PSILOCYBIN FOR ANHEDONIA: A SYSTEMATIC REVIEW OF CLINICAL AND PRECLINICAL EVIDENCE

Erica Kaczmarek — Sabrina Wong1, Noah Chisamore1, Danica Johnson1, Zoe Doyle2, Maya Stern2, Anavi Parekh2, Roger S. McIntyre1, Rodrigo Mansur1, Joshua D Rosenblat1 1University of Toronto, 2University Health Network

2026 ASCP Annual Meeting

Background

Anhedonia is a debilitating core feature of major depressive disorder (MDD) and bipolar depression (BD) and is associated with significant burden on both functioning and quality of life. Psilocybin has recently emerged as a novel antidepressant treatment in MDD, yet its effects on anhedonia specifically have yet to be systematically reviewed. This review evaluates available clinical and pre-clinical research, exploring whether psilocybin influences anhedonia outcomes in animal models and individuals with depression.

Methods

A systematic search was conducted of PubMed and Ovid databases from inception to June 10th 2025, using search terms related to psilocybin, anhedonia/reward-related processes, and MDD/BD. Studies were screened independently by two reviewers. Risk of bias was also conducted independently by the same two reviewers.

Results

The systematic search initially identified 428 records. After removing duplicates, 345 records were screened, resulted in the inclusion of eleven studies, including five clinical studies and six animal studies. Across clinical studies, reductions in anhedonia were consistently observed following psilocybin-assisted psychotherapy wherein two randomized clinical trials reported greater improvements in anhedonia relative to control or comparator groups.
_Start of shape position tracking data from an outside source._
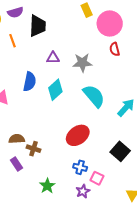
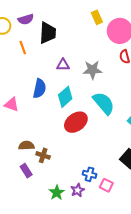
red ellipse: (78, 135) -> (76, 122), moved
purple star: (83, 191) -> (78, 190), moved

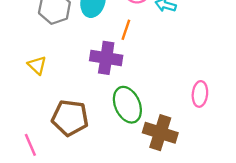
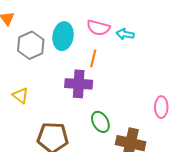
green ellipse: (127, 105) -> (100, 122), size x0.7

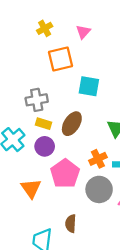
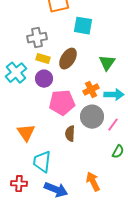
pink pentagon: (65, 174) -> (62, 103), turned 30
orange triangle: (31, 188) -> (26, 133), moved
brown semicircle: (71, 224) -> (70, 134), moved

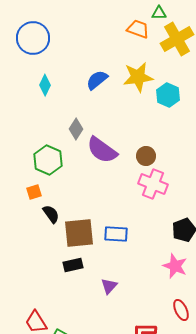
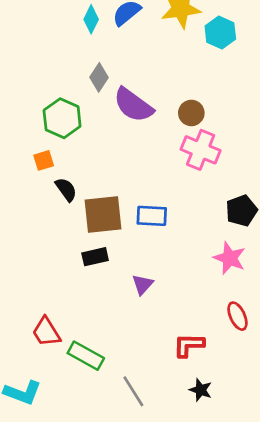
cyan diamond: (45, 85) -> (91, 19), moved

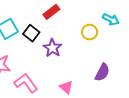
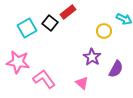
black square: (31, 33) -> (50, 23), moved
purple star: (52, 48) -> (92, 57), moved

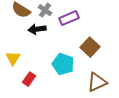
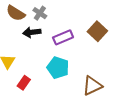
purple rectangle: (69, 18) -> (63, 37), moved
brown square: (90, 47) -> (97, 31), moved

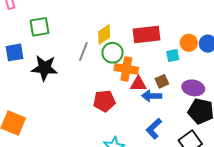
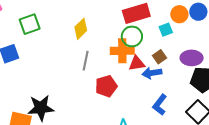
yellow diamond: (104, 34) -> (81, 29), moved
gray line: (83, 51) -> (86, 61), moved
green circle: (113, 53) -> (132, 36), moved
black star: (45, 68) -> (41, 108), moved

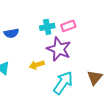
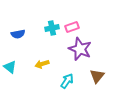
purple star: (59, 49) -> (80, 49), moved
cyan arrow: (63, 83) -> (67, 81), size x0.7

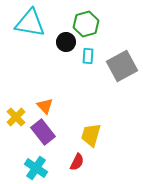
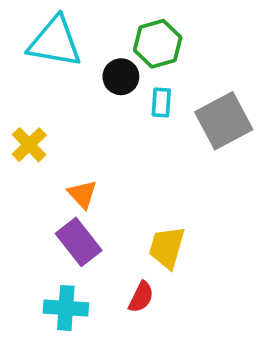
yellow cross: (16, 117) -> (29, 145), moved
cyan cross: (36, 168) -> (66, 308), turned -30

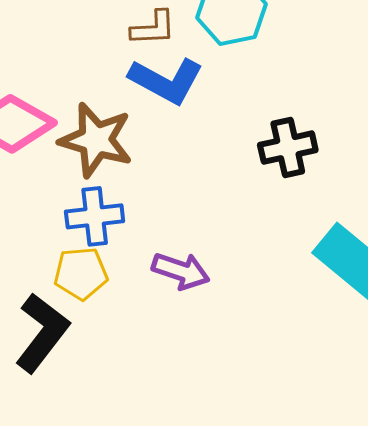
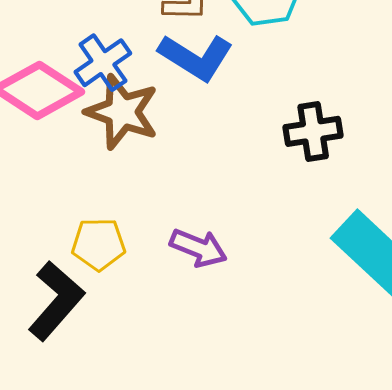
blue cross: (95, 216) -> (103, 63), moved, turned -32

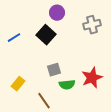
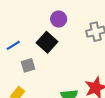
gray square: (54, 70) -> (28, 65), moved

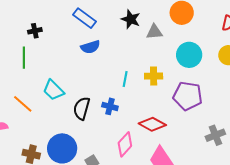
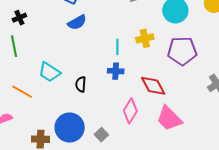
blue cross: (110, 106) -> (116, 71), moved
black semicircle: (82, 108) -> (81, 84), size x0.7
red diamond: (152, 124) -> (153, 86), turned 44

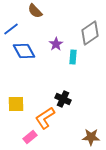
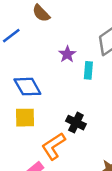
blue diamond: (24, 51) -> (27, 87), moved
yellow square: (16, 104) -> (25, 118), moved

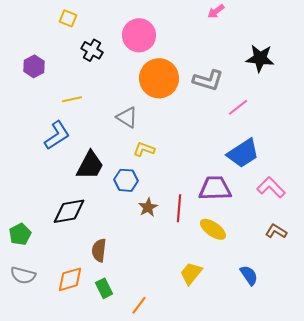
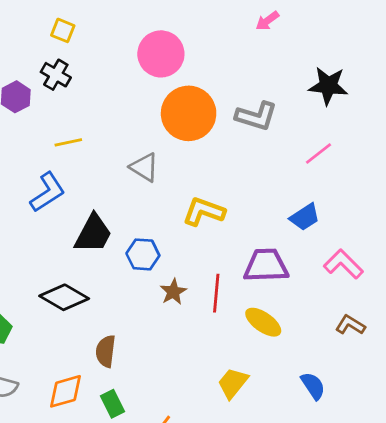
black cross: (92, 50) -> (56, 75), moved
pink line: (238, 107) -> (319, 153), moved
yellow L-shape: (144, 149) -> (204, 212), moved, size x1.4
blue trapezoid: (243, 153) -> (305, 217), size x0.7
black diamond: (69, 211) -> (64, 297), turned 40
Changes in anhedonia were primarily assessed using the Snaith-Hamilton Pleasure Scale (SHAPS), with one study utilizing a validated MADRS anhedonia factor. Three included studies additionally incorporated neuroimaging measures, examining associations between changes in anhedonia and emotional expression. Results from animal studies demonstrated improved reward sensitivity and motivation after psilocybin exposure.

Conclusion

Initial pre-clinical and clinical studies suggest that psilocybin may be beneficial for anhedonia. Despite encouraging early findings, interpretation is limited by heterogeneity in dosing strategies, small samples sizes, and variability in the manner of which anhedonia was measured, with most clinical studies assessing only consummatory pleasure. While current evidence suggests psilocybin may meaningfully ameliorate anhedonia, further controlled research evaluating anhedonia as a primary outcome, using comprehensive and standardized measures, is needed.